Oh dear! My Grandmother would have said "you're making a rod for your own back"!:laugh:
In your position, I would probably have done exactly the same, and start crate training seriously in the new house, although it may take longer...
In the meantime, it may be a good idea not to cuddle him to sleep 
Good luck Laura


----------



## flounder_1 (May 12, 2011)

I know it's hard but you need to just ride this week out and Isaac will get used to his crate. Put something in like an old tshirt that you've been wearing to smell of you. Don't go to him if he is crying as he will learn to cry to get you to come. Tough love I'm afraid

As for weeing and knowing that outside is the place - I bought a spray that you spray in the area of the garden you want puppy to wee in. I would take Lolly outside, spray, she would sniff and imedietely wee! Then I would say 'Toilet' in a singy praisy voice and treat! I'll find a picture of the bottle


----------



## ali-s.j. (Jun 6, 2011)

Sorry Laura, Janet's right, I just didn't want to be the one to say it :laugh:


----------



## flounder_1 (May 12, 2011)

http://www.partnerspets.com/store/product/6778/Simple-Solutions-Potty-Training-Puppies-235ml/


----------



## flounder_1 (May 12, 2011)

Sorry Laura - Hope I didn't sound harsh!!! We went through it will Lolly. Puppies will cry if left alone but I promise that it won't last more than a week (fingers crossed) We got to day 5 with small times of crying through the night and then had the worst night ever! so the next night following advice from here and our vet we tried

The t-shirt
leaving radio on
DAP spray
Really wearing her out before bed

And it worked she slept through and has ever since! 

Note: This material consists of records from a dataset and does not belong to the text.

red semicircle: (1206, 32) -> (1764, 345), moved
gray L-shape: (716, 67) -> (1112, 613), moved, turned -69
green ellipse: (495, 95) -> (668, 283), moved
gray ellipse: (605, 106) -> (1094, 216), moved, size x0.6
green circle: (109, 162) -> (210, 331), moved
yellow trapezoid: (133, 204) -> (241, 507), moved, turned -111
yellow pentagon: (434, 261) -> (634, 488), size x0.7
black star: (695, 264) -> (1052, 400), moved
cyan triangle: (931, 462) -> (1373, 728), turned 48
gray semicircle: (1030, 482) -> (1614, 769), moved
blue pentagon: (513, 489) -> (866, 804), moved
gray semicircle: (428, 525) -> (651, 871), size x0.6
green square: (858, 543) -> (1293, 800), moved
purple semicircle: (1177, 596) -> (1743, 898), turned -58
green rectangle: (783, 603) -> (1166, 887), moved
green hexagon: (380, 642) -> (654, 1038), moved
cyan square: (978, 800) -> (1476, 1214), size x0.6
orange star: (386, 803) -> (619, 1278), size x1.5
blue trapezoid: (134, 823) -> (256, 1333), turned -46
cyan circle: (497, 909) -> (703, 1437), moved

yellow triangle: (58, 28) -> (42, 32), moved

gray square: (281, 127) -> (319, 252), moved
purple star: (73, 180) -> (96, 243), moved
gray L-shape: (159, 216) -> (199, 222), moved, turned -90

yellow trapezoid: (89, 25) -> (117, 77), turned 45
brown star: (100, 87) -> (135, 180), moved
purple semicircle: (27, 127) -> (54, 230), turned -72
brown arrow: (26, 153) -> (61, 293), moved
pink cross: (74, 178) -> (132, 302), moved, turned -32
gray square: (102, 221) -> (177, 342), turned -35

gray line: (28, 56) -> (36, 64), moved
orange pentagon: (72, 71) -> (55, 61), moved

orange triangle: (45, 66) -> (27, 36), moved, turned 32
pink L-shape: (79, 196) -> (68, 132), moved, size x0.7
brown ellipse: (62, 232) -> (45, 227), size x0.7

If you want Isaac to go through the night without having to take him out for a wee then I would suggest you don't go to bed until later (11pm maybe) spending the hour before really playing hard with him to wear him out. Take out for a wee and then leave him in his crate and don't go back until 6am. We decided not to get up in the night for Lolly as I just thought that would reinforce the cry and they'll come thing! She only ever wee'd once in her crate the first night and never again. But I think we were particularly lucky as Lolly picked up the toilet training really quickly!


----------



## flounder_1 (May 12, 2011)

Oh sorry - Just read the last line of your post! hmmmn I wouldn't worry about annoying the neighbours as you're leaving anyway  :ciao: :laugh::laugh::laugh::laugh::laugh::laugh::laugh:


----------



## Hfd (Aug 19, 2011)

Yes I agree - Billy only whined for two nights and then slept through, you may be better just getting it over and done with quickly or you may have more problems in the long run. Also if you get your puppy used to the crate this week then it won't be as unsettling when you move.
Good luck with tonight.
Helen x


----------



## Lauramegan (Sep 12, 2011)

thanks guys! He has a pillow case in there that we had on our bed as I thought that might help as he was snuggling in bed! Sleeping later is a bit harder as we have a young baby who goes to bed at 8 and then we are so shattered we sleep early because Toby (my baby) wakes a lot in the night. So can always take Isaac out in the night for wees as we will be up anyway!  im just more worried about the noise!x


----------



## Janev1000 (Oct 4, 2011)

I thought the pictures you posted of Toby and Isaac were gorgeous - even showed hubbie last night! Isaac was probably missing licking Toby's ears!!


----------



## EG1 (May 14, 2011)

You'll soon get a routine established that works for you - always tricky at first. It's surprising how quickly pups fit in with your lifestyle. Once you've got over the house-move things'll be easier. Best of luck. x


----------



## Nadhak (Jun 4, 2011)

Laura - it is easier said than done - I would be the same - very concerned about waking other people up and also heart breaking for little Isaac!
When you move house [sounds lovely] its all change again and so Isaac will have new surroundings to get used to and like you say he can cry to his hearts content!
I would have him sleep in your room until then but in his cage with you nearby to reassure him x


----------



## Lauramegan (Sep 12, 2011)

Yeah, it's just difficult! We brought our house in July!!! So we were expecting to be in by now  it will only be a week now, so I think I'll just try and keep him happy and then he can learn next week! He is only 7 weeks old, so I think he is a bit small to just be left to cry! (he probably isn't it's just my maternal instinct!!) 
I don't want to spoil him or get him into bad habits and I know it's best to teach him from day one, but would it be really awful to teach him from day seven instead?  naughty mummy!


----------



## JoJo (Mar 2, 2011)

Don't be too hard on yourself Laura .. each puppy is different and so are us owners.. I have had puppies that settle during the night from day one without one whimper and others that will whimper non stop... you have to do what suits you.. my only advice would be to make sure Isaac has all he needs if you plan to leave him, sleep area, toilet area and make sure you are calling the shots, not him  you will find a routine soon enough ... we are all here to support you ... puppies are cute but hard work .. it does get easier xxx

Some info on night time routine here, it may give you some ideas ... 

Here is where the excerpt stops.